Biographical details
- Born: August 9, 1962 (age 63) Honolulu, Hawaii, U.S.

Playing career
- 1981–1984: Willamette
- Position: Infielder

Coaching career (HC unless noted)
- 1985–1986: Northern Colorado (asst.)
- 1987–1988: Iowa (asst.)
- 1989–1990: Yavapai (asst.)
- 1991: De Anza (asst.)
- 1992–1996: Mission
- 1997–1998: Stanford (asst.)
- 1999–2001: San Francisco State
- 2002–2009: Stanford (asst.)
- 2010–2012: Washington (asst.)
- 2013–2016: San Jose State
- 2017: Treasure Valley CC
- 2018–2019: Washington (volunteer asst.)
- 2022–present: Hawaii (H)

Administrative career (AD unless noted)
- 2020–2021: Washington (dir. of baseball ops.)

Head coaching record
- Overall: 121–271 (.309) (NCAA)

= Dave Nakama =

American baseball player and coach

David M. Nakama (born August 9, 1962) in an American baseball coach and former infielder, who is current hitting coach for the Hawaii Rainbow Warriors.

Nakama previously has been head coach at junior colleges Mission and Treasure Valley, Division II San Francisco State, and Division I San Jose State.

==Early life and education==
Born in Honolulu, Hawaii, Nakama graduated from Kaiser High School. He moved to Oregon to attended Willamette University and played at infielder for the Willamette Bearcats baseball team. Nakama graduated from Willamette in 1984 with a bachelor's degree in physical education and earned a master's in the same subject from the University of Northern Colorado in 1986.

==Coaching career==
Nakama was an assistant coach at Northern Colorado from 1985 to 1986 while working on his master's degree. He later was an assistant at Iowa (1987 to 1988), then moved to the junior college as an assistant at Yavapai (1989 to 1990) and De Anza (1991).

In 1991, Nakama earned his first head coaching position at Mission College in Santa Clara, California, where he remained for five seasons. He led Mission to the state junior college tournament in 1995 and 1996 and earned Coast Conference Coach of the Year honors in 1996. Nakama joined Stanford as an assistant coach under Mark Marquess in 1997.

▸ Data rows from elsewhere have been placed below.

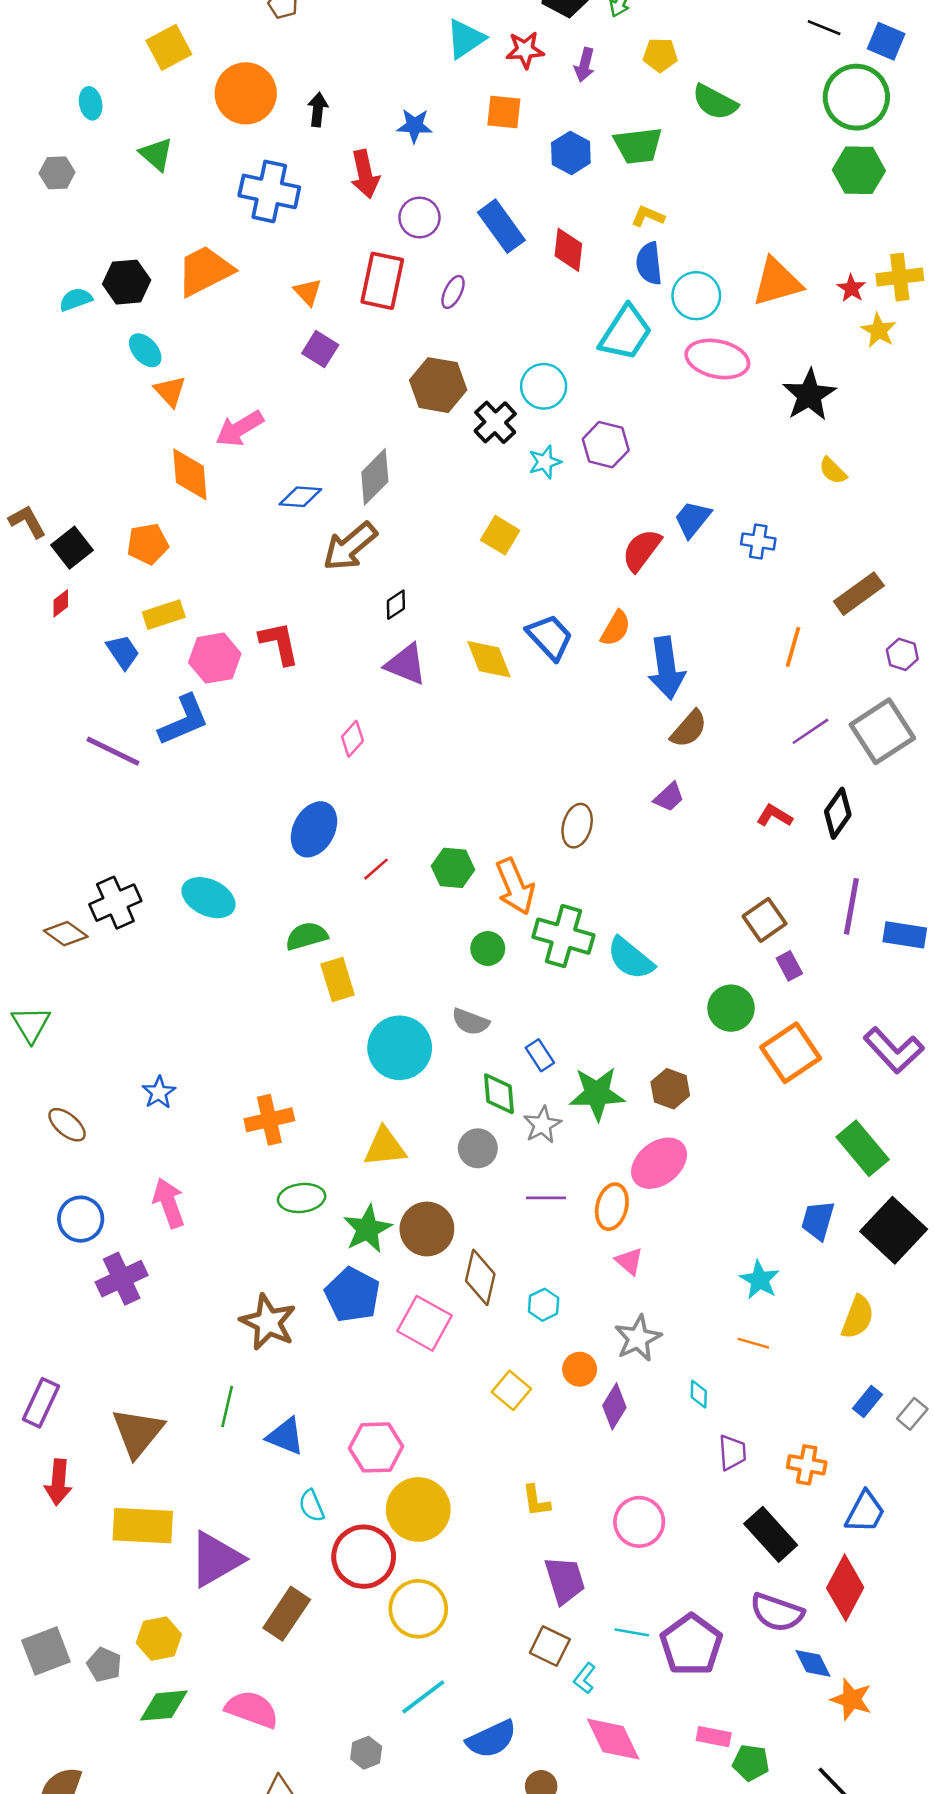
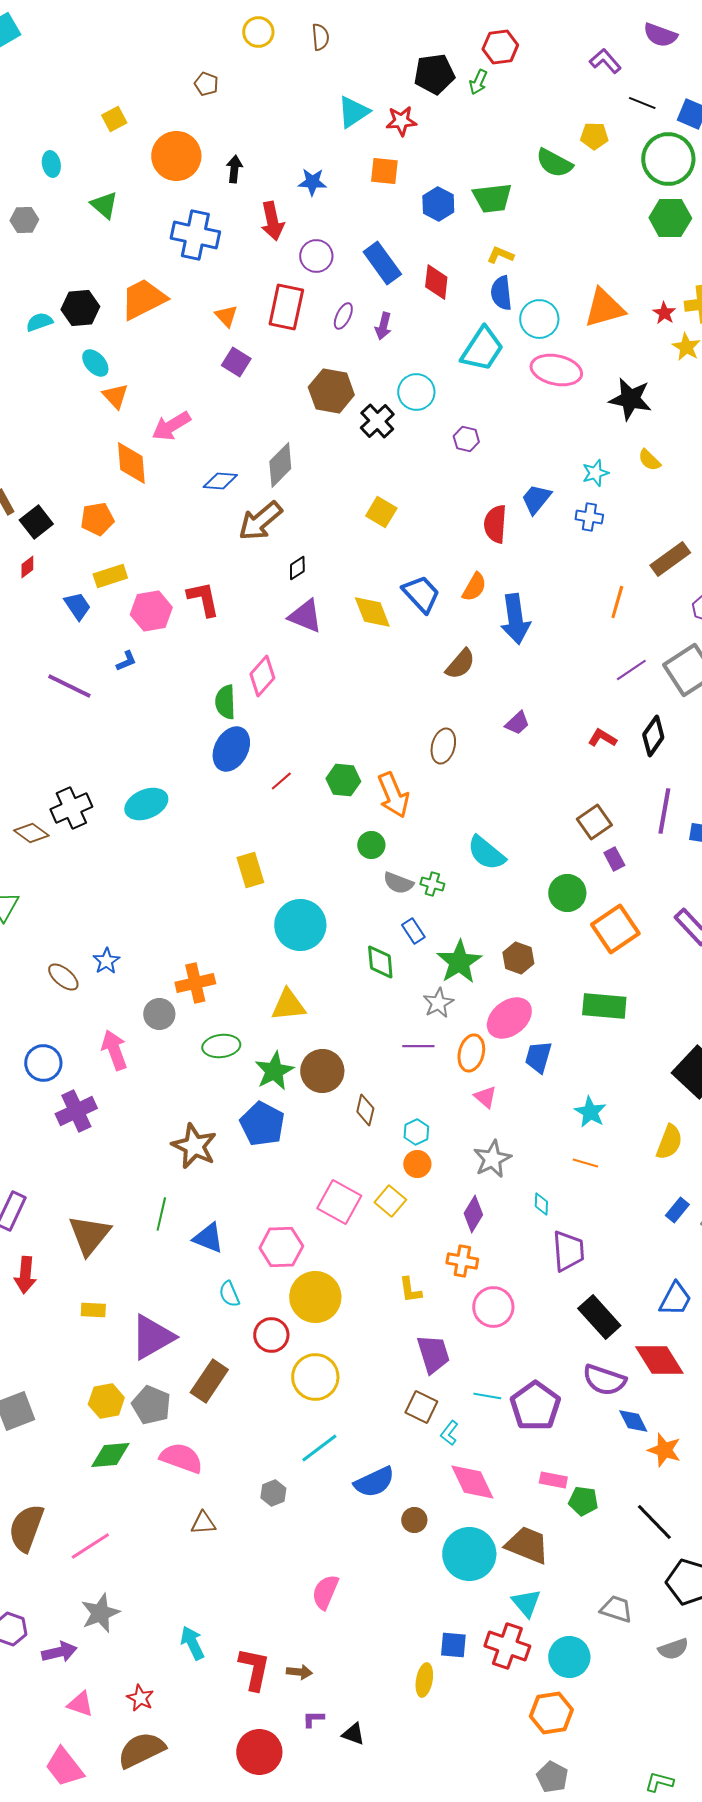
yellow square: (169, 47) -> (114, 119), size x0.7
yellow pentagon: (660, 55) -> (594, 136), moved
purple arrow: (585, 65) -> (383, 326), moved
black star: (809, 395) -> (630, 399), turned -30
purple hexagon: (606, 445) -> (466, 439), size x0.7
cyan star: (545, 462) -> (595, 473), moved
red semicircle: (642, 550) -> (495, 524), turned -33
blue L-shape: (184, 720) -> (126, 661), size x0.5
brown semicircle: (689, 729) -> (460, 664), moved
pink diamond: (352, 739) -> (262, 676), size x1.4
cyan ellipse: (209, 898) -> (146, 804), turned -48
green semicircle: (307, 936) -> (225, 702), moved, turned -76
green cross: (563, 936) -> (432, 884), moved, size x0.5
gray semicircle: (470, 1022) -> (398, 883), moved
green star: (597, 1094) -> (459, 962), turned -30
brown ellipse: (67, 1125) -> (63, 977), moved
gray star: (542, 1125) -> (438, 1003), moved
gray circle: (478, 1148) -> (159, 1014), moved
green rectangle: (863, 1148) -> (604, 1006), moved, turned -45
blue trapezoid: (818, 1220) -> (538, 1057), moved
brown diamond: (480, 1277) -> (365, 1110), size x0.7
pink square: (424, 1323) -> (339, 1202), moved
orange circle: (580, 1369) -> (417, 1164), moved
purple trapezoid: (732, 1452) -> (568, 1251), size x1.4
orange cross: (807, 1465) -> (462, 1261), moved
yellow rectangle: (143, 1526) -> (93, 1310), size x0.5
red circle: (364, 1557) -> (271, 1335), size x0.7
red diamond: (845, 1588) -> (659, 1360), turned -60
gray pentagon: (104, 1665) -> (151, 1405), moved, size x1.4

From 1999 to 2001, Nakama served as head coach at San Francisco State. Nakama returned to the Pac-12 as top assistant at Stanford, before moving to Washington. Nakama then returned to Stanford as assistant coach, a position he would hold from 2002 to 2009, then was an assistant on Lindsay Meggs's staff at Washington from 2010 to 2012. Meggs formally named Nakama the associate head coach on September 2, 2011.

In September 2012, Nakama was named head coach at San Jose State, his first Division I head coaching job. Nakama's time at San Jose State ended in June 2016, following a 66–162 record in four seasons; San Jose State declined to renew Nakama's contract.

Nakama returned to the junior college level on September 23, 2016, when Treasure Valley Community College in Ontario, Oregon hired him as head coach.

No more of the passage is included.